> Aim of the exercise: Your reply should be an exact copy of the lines from the one that holds "Look at this image. right" to the end of the data below.

> Record set:
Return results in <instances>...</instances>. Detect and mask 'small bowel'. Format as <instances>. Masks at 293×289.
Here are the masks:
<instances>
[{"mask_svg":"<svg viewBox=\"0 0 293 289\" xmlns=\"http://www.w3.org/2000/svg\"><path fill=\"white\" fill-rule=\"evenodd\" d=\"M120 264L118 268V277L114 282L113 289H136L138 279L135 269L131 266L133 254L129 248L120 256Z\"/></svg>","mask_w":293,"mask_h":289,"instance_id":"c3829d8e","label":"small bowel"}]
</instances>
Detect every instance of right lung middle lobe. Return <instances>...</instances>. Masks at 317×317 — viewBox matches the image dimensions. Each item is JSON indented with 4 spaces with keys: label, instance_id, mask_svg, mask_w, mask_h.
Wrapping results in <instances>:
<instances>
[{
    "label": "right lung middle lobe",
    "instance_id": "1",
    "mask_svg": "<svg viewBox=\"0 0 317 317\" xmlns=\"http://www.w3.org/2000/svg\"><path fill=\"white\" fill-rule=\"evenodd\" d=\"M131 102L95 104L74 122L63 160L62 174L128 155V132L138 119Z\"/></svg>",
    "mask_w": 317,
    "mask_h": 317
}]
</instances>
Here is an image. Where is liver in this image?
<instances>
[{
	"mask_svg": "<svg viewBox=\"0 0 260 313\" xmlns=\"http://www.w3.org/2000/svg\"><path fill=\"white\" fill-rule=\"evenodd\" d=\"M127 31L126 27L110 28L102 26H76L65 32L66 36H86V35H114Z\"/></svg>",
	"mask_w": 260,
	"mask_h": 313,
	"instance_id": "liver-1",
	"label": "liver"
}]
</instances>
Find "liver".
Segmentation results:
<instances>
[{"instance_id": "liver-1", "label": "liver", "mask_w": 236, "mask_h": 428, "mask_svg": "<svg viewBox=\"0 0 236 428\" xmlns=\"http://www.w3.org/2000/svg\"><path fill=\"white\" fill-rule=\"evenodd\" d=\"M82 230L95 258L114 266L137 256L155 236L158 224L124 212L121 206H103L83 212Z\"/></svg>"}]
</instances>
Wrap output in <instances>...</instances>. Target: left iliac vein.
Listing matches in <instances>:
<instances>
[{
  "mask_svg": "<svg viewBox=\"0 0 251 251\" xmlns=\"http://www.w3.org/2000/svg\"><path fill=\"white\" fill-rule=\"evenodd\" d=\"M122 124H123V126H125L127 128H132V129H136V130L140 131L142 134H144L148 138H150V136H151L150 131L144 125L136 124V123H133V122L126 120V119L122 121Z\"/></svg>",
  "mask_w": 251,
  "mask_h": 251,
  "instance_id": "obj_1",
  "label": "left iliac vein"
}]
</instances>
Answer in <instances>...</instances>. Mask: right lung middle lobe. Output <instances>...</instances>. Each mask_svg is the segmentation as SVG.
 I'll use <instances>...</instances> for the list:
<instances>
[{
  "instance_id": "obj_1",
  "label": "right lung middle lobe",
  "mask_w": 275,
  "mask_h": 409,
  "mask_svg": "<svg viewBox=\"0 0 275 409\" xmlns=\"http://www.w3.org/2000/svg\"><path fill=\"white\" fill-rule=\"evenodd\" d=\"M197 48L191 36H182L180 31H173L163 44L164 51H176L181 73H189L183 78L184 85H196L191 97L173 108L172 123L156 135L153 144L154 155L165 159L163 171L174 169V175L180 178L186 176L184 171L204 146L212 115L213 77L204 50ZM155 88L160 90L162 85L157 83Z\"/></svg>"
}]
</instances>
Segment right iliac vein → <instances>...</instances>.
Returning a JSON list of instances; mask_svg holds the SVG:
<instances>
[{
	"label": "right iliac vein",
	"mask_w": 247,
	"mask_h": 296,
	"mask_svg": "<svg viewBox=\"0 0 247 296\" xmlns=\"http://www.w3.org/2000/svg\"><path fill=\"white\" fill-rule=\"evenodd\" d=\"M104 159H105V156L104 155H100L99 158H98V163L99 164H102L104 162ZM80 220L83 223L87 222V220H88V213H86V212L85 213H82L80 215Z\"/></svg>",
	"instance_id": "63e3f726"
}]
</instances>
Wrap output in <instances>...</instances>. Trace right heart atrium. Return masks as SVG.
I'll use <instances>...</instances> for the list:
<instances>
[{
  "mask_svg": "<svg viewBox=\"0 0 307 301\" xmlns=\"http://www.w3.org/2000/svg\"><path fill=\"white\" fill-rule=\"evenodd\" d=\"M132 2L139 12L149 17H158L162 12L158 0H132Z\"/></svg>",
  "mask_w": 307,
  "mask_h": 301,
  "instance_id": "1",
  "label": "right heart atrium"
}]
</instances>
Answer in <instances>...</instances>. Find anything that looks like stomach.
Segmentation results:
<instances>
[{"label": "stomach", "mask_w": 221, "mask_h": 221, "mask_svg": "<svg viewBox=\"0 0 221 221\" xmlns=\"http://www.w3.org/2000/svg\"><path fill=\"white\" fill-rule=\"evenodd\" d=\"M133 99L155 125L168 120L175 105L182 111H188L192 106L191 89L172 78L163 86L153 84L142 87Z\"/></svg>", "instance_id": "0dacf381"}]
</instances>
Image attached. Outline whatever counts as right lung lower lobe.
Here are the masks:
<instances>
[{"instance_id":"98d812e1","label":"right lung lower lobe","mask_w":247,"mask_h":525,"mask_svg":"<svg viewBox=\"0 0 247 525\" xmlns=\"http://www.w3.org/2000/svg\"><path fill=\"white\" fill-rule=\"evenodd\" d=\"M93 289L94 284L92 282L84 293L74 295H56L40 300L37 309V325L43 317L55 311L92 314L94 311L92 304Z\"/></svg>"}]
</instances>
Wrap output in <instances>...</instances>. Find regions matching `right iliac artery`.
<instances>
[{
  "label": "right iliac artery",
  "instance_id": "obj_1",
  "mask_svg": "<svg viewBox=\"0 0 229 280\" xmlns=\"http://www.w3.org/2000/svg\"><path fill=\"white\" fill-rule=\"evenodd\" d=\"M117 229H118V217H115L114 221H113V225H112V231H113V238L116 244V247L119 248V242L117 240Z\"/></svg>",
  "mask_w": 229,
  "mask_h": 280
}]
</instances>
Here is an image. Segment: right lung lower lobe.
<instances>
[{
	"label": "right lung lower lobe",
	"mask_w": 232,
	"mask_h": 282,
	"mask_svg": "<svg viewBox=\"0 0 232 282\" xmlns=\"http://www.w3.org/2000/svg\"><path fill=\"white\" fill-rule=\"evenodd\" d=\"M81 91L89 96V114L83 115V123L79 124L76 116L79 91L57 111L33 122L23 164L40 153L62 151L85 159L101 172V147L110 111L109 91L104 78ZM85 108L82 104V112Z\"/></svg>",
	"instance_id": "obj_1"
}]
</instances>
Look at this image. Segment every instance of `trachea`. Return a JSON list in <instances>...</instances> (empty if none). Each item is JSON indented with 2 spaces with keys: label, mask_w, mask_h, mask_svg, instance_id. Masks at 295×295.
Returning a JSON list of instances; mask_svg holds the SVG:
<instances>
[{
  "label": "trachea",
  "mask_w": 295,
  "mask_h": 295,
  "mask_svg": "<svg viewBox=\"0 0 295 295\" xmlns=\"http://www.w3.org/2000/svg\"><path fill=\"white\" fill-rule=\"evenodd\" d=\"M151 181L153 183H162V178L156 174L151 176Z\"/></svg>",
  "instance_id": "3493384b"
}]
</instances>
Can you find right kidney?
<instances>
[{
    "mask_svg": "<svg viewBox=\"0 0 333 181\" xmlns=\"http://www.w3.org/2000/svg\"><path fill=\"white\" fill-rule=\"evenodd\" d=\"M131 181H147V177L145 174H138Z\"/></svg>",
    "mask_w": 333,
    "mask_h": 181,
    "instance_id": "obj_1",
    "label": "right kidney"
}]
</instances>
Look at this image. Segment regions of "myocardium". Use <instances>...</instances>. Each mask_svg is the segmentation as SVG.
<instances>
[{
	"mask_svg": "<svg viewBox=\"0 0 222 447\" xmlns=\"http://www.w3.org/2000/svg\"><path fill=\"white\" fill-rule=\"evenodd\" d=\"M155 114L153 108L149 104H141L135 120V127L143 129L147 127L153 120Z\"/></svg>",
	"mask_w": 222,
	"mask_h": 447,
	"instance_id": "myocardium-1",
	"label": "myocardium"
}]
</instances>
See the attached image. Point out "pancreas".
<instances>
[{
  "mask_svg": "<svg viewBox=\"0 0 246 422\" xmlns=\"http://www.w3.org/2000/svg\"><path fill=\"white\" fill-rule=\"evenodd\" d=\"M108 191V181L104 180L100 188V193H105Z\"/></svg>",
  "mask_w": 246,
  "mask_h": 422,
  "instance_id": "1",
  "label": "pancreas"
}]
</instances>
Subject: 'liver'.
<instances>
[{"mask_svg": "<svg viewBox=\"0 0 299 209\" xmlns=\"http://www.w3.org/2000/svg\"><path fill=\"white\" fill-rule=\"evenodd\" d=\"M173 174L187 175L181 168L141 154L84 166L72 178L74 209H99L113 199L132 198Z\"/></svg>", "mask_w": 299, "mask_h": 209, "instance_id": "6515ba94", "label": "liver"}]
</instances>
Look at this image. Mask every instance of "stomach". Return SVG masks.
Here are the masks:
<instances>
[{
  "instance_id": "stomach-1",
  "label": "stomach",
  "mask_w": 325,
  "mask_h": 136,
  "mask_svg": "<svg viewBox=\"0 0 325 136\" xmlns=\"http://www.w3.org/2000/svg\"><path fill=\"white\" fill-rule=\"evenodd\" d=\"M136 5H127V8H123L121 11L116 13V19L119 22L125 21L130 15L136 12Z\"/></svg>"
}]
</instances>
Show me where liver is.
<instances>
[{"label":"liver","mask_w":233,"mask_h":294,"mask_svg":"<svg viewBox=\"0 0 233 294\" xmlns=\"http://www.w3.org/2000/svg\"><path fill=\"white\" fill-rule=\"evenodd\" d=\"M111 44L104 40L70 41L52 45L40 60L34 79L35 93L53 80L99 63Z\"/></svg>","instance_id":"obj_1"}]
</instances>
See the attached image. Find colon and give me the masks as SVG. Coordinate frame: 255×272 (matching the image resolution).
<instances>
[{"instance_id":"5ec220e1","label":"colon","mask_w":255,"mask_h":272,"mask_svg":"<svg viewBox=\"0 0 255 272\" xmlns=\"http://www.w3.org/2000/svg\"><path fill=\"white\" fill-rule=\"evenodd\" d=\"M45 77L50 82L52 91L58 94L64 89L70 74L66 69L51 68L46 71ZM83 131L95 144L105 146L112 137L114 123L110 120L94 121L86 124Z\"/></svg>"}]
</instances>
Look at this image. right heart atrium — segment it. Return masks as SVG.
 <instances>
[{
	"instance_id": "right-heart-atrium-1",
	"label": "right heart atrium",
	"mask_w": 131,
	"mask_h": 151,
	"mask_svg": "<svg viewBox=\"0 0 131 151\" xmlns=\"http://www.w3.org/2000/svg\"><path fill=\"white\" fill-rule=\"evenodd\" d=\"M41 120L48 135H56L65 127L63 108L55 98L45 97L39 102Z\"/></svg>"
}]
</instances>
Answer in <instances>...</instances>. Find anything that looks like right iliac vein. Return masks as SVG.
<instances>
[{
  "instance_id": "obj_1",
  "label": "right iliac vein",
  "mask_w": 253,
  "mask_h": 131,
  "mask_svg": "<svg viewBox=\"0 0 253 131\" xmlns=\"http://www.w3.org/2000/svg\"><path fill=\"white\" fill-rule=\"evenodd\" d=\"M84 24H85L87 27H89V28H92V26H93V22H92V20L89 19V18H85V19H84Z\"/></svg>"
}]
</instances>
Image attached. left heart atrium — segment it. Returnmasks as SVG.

> Response area:
Look at this image. right heart atrium — segment it. Return masks as SVG.
 <instances>
[{
	"instance_id": "right-heart-atrium-1",
	"label": "right heart atrium",
	"mask_w": 131,
	"mask_h": 151,
	"mask_svg": "<svg viewBox=\"0 0 131 151\" xmlns=\"http://www.w3.org/2000/svg\"><path fill=\"white\" fill-rule=\"evenodd\" d=\"M41 120L48 135H56L65 127L63 108L55 98L45 97L39 102Z\"/></svg>"
}]
</instances>
Answer in <instances>...</instances>. Find anything that looks like right iliac vein. Return masks as SVG.
<instances>
[{
  "instance_id": "obj_1",
  "label": "right iliac vein",
  "mask_w": 253,
  "mask_h": 131,
  "mask_svg": "<svg viewBox=\"0 0 253 131\" xmlns=\"http://www.w3.org/2000/svg\"><path fill=\"white\" fill-rule=\"evenodd\" d=\"M84 24H85L87 27H89V28H92V26H93V22H92V20L89 19V18H85V19H84Z\"/></svg>"
}]
</instances>
Image attached. left heart atrium — segment it. Returnmasks as SVG.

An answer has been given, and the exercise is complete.